**PROBLEM TO SOLVE**:
In the records below, find the line with "Engage in the developmen", then copy each line exactly until you have copied the line with "Reed.co.uk?". Leave any picture out.
⟨
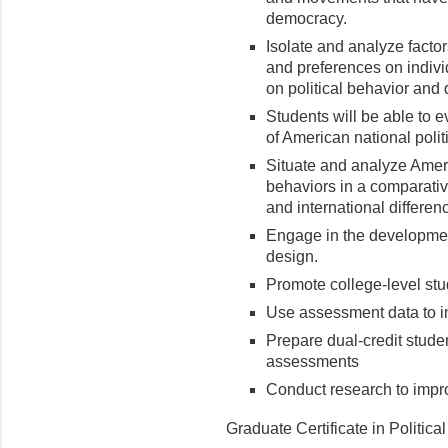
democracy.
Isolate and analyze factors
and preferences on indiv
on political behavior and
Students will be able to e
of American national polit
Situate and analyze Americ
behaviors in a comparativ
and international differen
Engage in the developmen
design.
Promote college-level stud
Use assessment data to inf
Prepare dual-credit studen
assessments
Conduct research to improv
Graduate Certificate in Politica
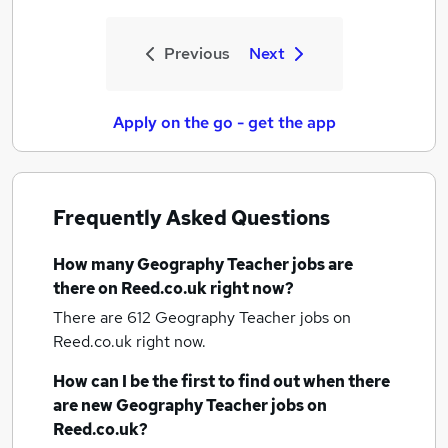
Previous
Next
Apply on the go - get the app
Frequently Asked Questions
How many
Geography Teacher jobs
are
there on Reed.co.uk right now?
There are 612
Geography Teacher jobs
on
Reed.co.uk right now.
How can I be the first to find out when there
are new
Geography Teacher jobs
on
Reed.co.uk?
⟩
⟨
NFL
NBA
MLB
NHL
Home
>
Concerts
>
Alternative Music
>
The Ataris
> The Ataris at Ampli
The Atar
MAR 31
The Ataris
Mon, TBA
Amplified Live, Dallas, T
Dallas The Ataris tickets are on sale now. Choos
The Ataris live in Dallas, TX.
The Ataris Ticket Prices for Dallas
⟩
**RESPONSE**:
Engage in the developmen
design.
Promote college-level stud
Use assessment data to inf
Prepare dual-credit studen
assessments
Conduct research to improv
Graduate Certificate in Politica
Previous
Next
Apply on the go - get the app
Frequently Asked Questions
How many
Geography Teacher jobs
are
there on Reed.co.uk right now?
There are 612
Geography Teacher jobs
on
Reed.co.uk right now.
How can I be the first to find out when there
are new
Geography Teacher jobs
on
Reed.co.uk?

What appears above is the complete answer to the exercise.